La colección de Antonio Marcos Calvo, que se puede ver todos los sábados en Villamañán, está integrada por 28 motos. Otras 14 se acumulan en su casa y están en periodo de reconstrucción, y ocho más están “comprometidas”, como él dice. “Las tengo apalabradas y tengo que ir a por ellas para restaurarlas también”.
La mayoría de las motos las ha ido recogiendo por la comarca. Antonio se hace con ellas a veces rescatándolas de la chatarra o de cuadras para volver a darlas vida. No le importa ni el tiempo que tiene que invertir, ni la paciencia para hacer funcionar otra vez la pieza más pequeña, ni el mimo para repintar la moto con el mismo color original. “Siempre he tenido gran afición, y esto es lo mejor que me ha podido pasar. Me hace mucha ilusión poder mostrar mis motos”.

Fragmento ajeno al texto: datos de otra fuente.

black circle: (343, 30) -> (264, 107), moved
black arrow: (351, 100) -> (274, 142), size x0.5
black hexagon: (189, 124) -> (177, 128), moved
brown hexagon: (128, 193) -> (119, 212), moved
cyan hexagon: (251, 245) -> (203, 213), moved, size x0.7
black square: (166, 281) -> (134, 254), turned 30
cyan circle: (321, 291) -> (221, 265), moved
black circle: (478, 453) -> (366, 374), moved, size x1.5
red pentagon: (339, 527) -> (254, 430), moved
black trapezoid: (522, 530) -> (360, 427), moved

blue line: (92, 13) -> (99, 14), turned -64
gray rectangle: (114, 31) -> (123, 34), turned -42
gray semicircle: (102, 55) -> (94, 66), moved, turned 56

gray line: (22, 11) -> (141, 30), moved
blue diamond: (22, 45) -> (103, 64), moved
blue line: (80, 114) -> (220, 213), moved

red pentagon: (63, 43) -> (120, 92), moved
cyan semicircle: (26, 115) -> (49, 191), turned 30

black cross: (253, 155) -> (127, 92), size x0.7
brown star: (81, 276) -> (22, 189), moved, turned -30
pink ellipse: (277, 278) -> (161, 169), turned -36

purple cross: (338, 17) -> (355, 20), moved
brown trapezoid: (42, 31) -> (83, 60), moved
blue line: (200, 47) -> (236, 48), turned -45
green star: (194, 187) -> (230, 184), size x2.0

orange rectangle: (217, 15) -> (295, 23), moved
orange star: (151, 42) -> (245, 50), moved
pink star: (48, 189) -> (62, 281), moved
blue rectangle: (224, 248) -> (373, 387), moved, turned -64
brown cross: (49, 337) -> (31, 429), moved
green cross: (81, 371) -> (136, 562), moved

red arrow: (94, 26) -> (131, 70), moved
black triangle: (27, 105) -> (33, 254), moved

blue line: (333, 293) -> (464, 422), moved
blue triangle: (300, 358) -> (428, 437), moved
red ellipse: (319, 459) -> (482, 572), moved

Como en todo museo, la moto más antigua tiene siempre su particular historia. La más antigua del museo de Antonio es una Guzzi del año 1948. “Tiene casi 60 años. Es una joya, y todavía funciona”, comenta.
De todas las que tiene expuestas, la que más le gusta es una Ducatti, modelo Élite. “Todas tienen su motor y sus piezas originales”, advierte. Hasta tal punto es así que en algún caso, como la Derbi conocida como ‘cabeza de hormiga’, está pendiente de la tapa del depósito de gasolina. “Se perdió y tiene uno provisional, pero ya tengo uno original para ella”
Villamañán tiene un museo dedicado a la pasión por las dos ruedas aunque no sea una zona de León con gran afición. “Siempre he tenido moto, pero no hay muchas en la comarca”, reconoce Antonio. En su caso, la afición empezó muy pronto, en el pueblo, y se fue haciendo cada vez más fuerte en Barcelona, donde residió varios años. Allí tuvo negocios para más tarde seguir con sus actividades empresariales en León. Hace ocho años se jubiló y, por fin, pudo dedicarse a su gran pasión. La casa de Antonio en Villamañán es un gran taller. No falta maquinaria para volver a poner en funcionamiento una moto. Alguna le han querido comprar, “pero saben de antemano que no las vendo. Más bien, quiero comprar”, puntualiza.
Todas las motos que se exponen arrancan perfectamente y con algunas suele dar Antonio alguna vuelta por los alrededores de vez en cuando. León, como Villamañán, tampoco es una zona de coleccionistas. “Sí Levante. En Valencia y Cataluña hay gran pasión. Ahora está creciendo un poco la afición. En Villamañán la única moto grande durante años ha sido la mía”.
Aunque en Villamañán no haya muchas de gran cilindrada, sí ha sido algo común la utilización de motos más pequeñas y ciclomotores para los traslados hasta las fincas. “Muchas de esas motos las tengo yo. Hoy son joyas, o van camino de ello”. En el museo las hay muy curiosas, como esa Derbi ‘cabeza de hormiga’, pero no faltan marcas emblemáticas del último medio siglo en España como Bultaco, Derbi, Osa, Guzzi o Lambreta, entre ellas un curioso sidecar. “Toda moto tiene su historia”, dice.
El museo de Antonio Marcos Calvo abre todos los sábados de 11,30 a 13,30 de la tarde.